((
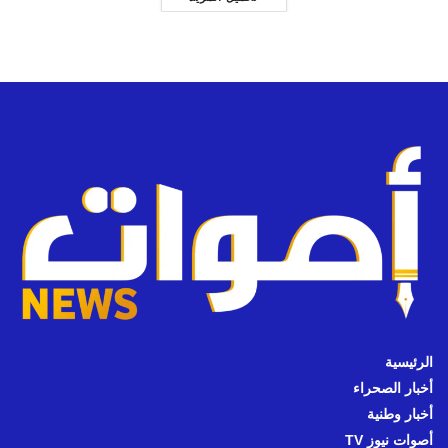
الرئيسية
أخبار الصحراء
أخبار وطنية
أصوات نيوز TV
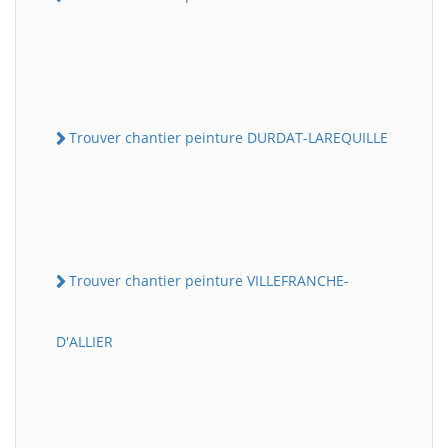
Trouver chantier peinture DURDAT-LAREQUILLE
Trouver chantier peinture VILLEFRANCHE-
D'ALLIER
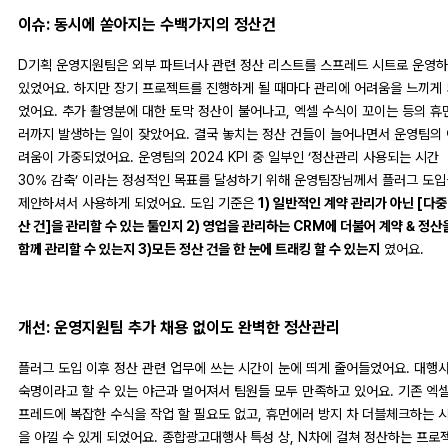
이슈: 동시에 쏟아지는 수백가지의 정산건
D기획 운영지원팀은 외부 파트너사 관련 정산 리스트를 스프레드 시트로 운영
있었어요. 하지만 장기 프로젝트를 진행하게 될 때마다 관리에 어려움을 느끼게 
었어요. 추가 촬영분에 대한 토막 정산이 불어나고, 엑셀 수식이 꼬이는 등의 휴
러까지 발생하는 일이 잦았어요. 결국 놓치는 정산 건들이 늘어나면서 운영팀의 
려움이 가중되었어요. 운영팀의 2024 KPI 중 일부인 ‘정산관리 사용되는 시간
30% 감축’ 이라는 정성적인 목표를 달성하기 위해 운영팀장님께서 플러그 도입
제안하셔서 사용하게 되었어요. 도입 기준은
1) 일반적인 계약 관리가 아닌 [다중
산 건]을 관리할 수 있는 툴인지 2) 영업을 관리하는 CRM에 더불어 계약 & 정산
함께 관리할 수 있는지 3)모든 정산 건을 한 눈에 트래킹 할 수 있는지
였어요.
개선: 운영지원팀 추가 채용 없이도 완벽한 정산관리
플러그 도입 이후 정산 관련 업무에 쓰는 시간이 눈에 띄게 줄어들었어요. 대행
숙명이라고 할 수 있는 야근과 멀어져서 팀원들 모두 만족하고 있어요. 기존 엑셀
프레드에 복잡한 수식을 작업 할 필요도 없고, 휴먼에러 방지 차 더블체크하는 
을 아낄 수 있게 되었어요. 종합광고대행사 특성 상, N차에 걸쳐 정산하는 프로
))
((
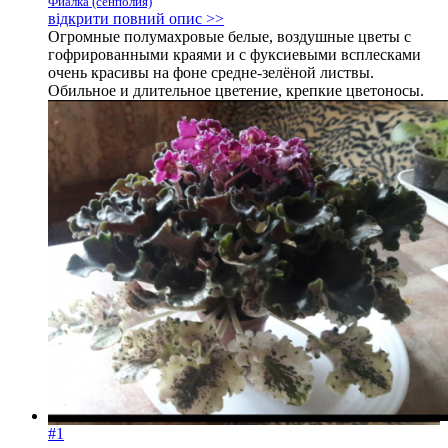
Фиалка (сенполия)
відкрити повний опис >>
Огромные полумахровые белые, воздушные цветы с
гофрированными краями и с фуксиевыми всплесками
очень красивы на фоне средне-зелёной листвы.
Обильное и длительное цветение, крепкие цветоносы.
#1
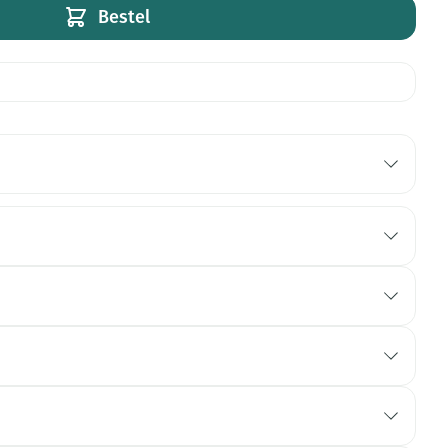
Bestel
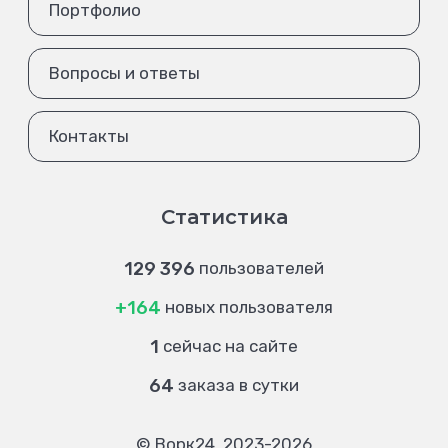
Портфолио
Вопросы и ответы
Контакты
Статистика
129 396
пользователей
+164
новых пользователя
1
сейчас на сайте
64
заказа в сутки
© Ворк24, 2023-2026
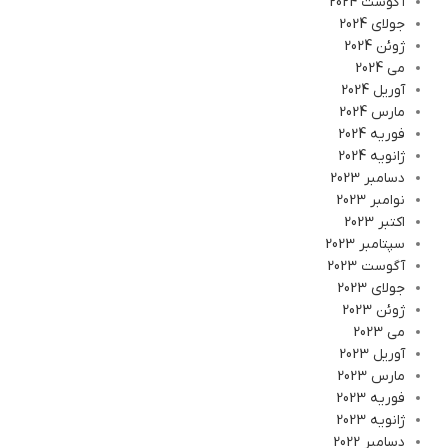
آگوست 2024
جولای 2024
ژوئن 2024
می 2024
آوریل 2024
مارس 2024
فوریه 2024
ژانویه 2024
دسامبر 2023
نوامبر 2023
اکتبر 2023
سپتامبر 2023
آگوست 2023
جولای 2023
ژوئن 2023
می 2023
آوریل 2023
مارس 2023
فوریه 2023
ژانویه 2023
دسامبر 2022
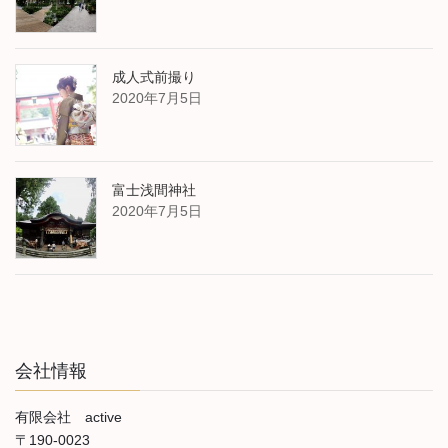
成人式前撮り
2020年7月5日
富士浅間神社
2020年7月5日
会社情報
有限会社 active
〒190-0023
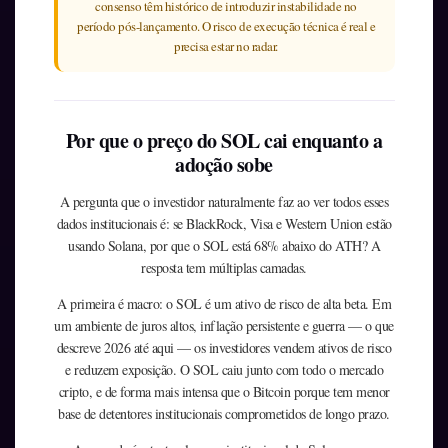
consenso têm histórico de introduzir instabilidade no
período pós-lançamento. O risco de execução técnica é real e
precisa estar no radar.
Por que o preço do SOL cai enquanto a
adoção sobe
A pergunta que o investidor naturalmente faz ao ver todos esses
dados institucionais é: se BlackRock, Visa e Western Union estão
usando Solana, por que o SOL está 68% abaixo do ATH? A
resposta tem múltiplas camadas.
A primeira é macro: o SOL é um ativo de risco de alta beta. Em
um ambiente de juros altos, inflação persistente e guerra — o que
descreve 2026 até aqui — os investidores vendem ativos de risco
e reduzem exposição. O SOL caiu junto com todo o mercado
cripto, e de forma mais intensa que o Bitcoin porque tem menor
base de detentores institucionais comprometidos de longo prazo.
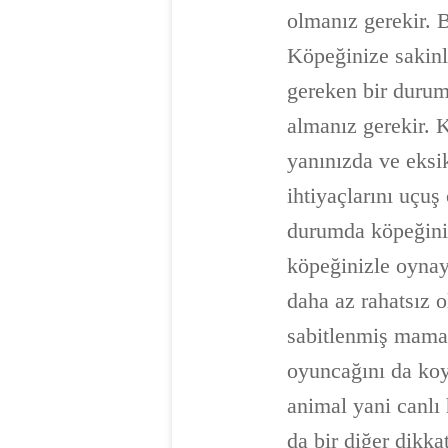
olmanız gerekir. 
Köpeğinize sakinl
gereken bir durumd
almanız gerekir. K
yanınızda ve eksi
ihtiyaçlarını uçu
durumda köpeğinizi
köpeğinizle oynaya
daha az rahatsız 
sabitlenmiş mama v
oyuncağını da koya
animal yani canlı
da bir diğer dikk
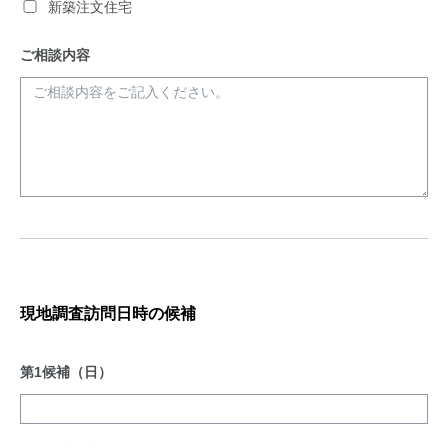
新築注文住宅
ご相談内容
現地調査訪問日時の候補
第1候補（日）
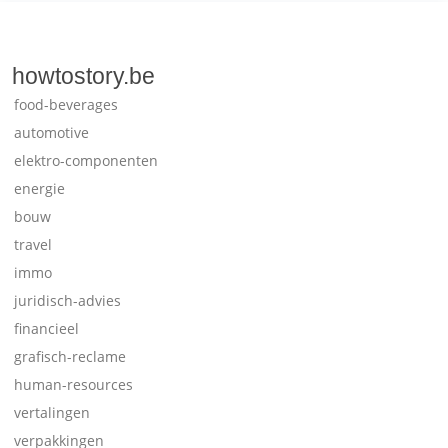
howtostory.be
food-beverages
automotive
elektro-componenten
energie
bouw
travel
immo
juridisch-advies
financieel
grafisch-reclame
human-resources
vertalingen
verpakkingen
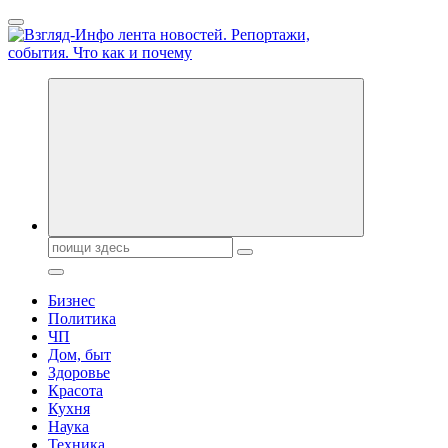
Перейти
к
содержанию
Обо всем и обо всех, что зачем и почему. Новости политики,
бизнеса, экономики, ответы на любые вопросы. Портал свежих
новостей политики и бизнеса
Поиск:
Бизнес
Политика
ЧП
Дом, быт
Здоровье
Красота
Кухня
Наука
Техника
))
((
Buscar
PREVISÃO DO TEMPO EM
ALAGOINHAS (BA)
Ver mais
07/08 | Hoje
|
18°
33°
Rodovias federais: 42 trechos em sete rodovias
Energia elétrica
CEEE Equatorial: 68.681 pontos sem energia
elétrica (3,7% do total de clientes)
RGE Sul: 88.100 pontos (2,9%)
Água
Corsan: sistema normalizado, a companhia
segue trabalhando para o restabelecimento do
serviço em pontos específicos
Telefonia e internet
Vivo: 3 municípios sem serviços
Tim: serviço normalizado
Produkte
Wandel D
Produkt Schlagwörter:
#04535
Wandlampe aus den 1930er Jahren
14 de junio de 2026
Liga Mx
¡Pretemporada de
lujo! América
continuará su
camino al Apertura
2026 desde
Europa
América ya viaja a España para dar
))
(The task):
From the entries above, print the lines beginning at the one with "플러그 도입 이후 정산 관련 업무에 쓰는 시간이 눈에 띄게 줄어들었어요. 대행" and stopping after the one with "을 아낄 수 있게 되었어요. 종합광고대행사 특성 상, N차에 걸쳐 정산하는 프로", exactly as written and with nothing else.

(Answer area):
플러그 도입 이후 정산 관련 업무에 쓰는 시간이 눈에 띄게 줄어들었어요. 대행
숙명이라고 할 수 있는 야근과 멀어져서 팀원들 모두 만족하고 있어요. 기존 엑셀
프레드에 복잡한 수식을 작업 할 필요도 없고, 휴먼에러 방지 차 더블체크하는 
을 아낄 수 있게 되었어요. 종합광고대행사 특성 상, N차에 걸쳐 정산하는 프로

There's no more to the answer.